**** Exercise data

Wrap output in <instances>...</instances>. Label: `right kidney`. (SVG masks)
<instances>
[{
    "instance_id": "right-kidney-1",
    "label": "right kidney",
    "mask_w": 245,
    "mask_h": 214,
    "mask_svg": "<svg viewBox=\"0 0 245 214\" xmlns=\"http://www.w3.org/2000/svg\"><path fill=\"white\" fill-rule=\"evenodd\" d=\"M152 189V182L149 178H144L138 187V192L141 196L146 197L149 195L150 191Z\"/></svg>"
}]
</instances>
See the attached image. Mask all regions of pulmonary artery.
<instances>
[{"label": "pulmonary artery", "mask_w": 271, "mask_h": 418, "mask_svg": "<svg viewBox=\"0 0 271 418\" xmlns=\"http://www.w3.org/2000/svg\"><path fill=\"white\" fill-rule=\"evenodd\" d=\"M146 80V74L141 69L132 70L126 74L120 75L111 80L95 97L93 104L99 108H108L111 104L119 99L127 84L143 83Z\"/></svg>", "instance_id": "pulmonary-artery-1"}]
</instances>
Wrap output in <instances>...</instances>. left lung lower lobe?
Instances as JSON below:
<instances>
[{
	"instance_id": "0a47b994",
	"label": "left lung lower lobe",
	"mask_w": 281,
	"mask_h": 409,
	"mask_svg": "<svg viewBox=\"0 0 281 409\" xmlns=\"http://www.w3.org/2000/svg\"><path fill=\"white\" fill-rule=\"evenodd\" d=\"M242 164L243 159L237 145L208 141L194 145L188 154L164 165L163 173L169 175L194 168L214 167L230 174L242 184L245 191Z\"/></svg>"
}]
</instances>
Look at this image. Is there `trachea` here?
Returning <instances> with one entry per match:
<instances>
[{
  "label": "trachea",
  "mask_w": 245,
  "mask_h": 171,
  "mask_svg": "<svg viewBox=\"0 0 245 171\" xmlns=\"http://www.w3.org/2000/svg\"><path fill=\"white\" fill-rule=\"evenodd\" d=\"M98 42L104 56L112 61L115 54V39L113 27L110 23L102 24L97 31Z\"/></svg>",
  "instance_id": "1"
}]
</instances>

********

What you will do: Return the records exactly, character for character.

Response to the task:
Wrap output in <instances>...</instances>. Label: `right kidney`. (SVG masks)
<instances>
[{
    "instance_id": "right-kidney-1",
    "label": "right kidney",
    "mask_w": 245,
    "mask_h": 214,
    "mask_svg": "<svg viewBox=\"0 0 245 214\" xmlns=\"http://www.w3.org/2000/svg\"><path fill=\"white\" fill-rule=\"evenodd\" d=\"M152 189V182L149 178H144L138 187V192L141 196L146 197L149 195L150 191Z\"/></svg>"
}]
</instances>
See the attached image. Mask all regions of pulmonary artery.
<instances>
[{"label": "pulmonary artery", "mask_w": 271, "mask_h": 418, "mask_svg": "<svg viewBox=\"0 0 271 418\" xmlns=\"http://www.w3.org/2000/svg\"><path fill=\"white\" fill-rule=\"evenodd\" d=\"M146 80V74L141 69L132 70L126 74L120 75L111 80L95 97L93 104L99 108H108L111 104L119 99L127 84L143 83Z\"/></svg>", "instance_id": "pulmonary-artery-1"}]
</instances>
Wrap output in <instances>...</instances>. left lung lower lobe?
Instances as JSON below:
<instances>
[{
	"instance_id": "0a47b994",
	"label": "left lung lower lobe",
	"mask_w": 281,
	"mask_h": 409,
	"mask_svg": "<svg viewBox=\"0 0 281 409\" xmlns=\"http://www.w3.org/2000/svg\"><path fill=\"white\" fill-rule=\"evenodd\" d=\"M242 164L243 159L237 145L208 141L194 145L188 154L164 165L163 173L169 175L194 168L214 167L230 174L242 184L245 191Z\"/></svg>"
}]
</instances>
Look at this image. Is there `trachea` here?
Returning <instances> with one entry per match:
<instances>
[{
  "label": "trachea",
  "mask_w": 245,
  "mask_h": 171,
  "mask_svg": "<svg viewBox=\"0 0 245 171\" xmlns=\"http://www.w3.org/2000/svg\"><path fill=\"white\" fill-rule=\"evenodd\" d=\"M98 42L104 56L112 61L115 54V39L113 27L110 23L102 24L97 31Z\"/></svg>",
  "instance_id": "1"
}]
</instances>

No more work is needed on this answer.